◆ **DATASET RECORDS**
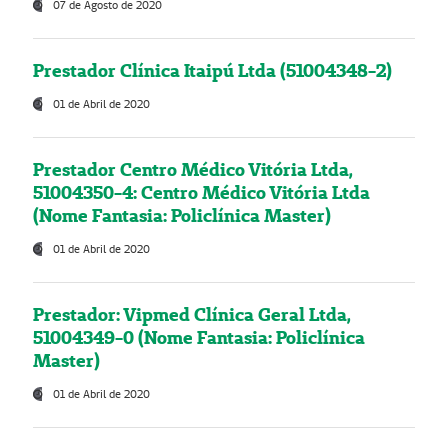
07 de Agosto de 2020
Prestador Clínica Itaipú Ltda (51004348-2)
01 de Abril de 2020
Prestador Centro Médico Vitória Ltda,
51004350-4: Centro Médico Vitória Ltda
(Nome Fantasia: Policlínica Master)
01 de Abril de 2020
Prestador: Vipmed Clínica Geral Ltda,
51004349-0 (Nome Fantasia: Policlínica
Master)
01 de Abril de 2020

◆ **WORK INSTRUCTION**
Exactly as given, set down each line of the material, but include no pictures.

◆ **ANSWER FOR THE TASK**
07 de Agosto de 2020
Prestador Clínica Itaipú Ltda (51004348-2)
01 de Abril de 2020
Prestador Centro Médico Vitória Ltda,
51004350-4: Centro Médico Vitória Ltda
(Nome Fantasia: Policlínica Master)
01 de Abril de 2020
Prestador: Vipmed Clínica Geral Ltda,
51004349-0 (Nome Fantasia: Policlínica
Master)
01 de Abril de 2020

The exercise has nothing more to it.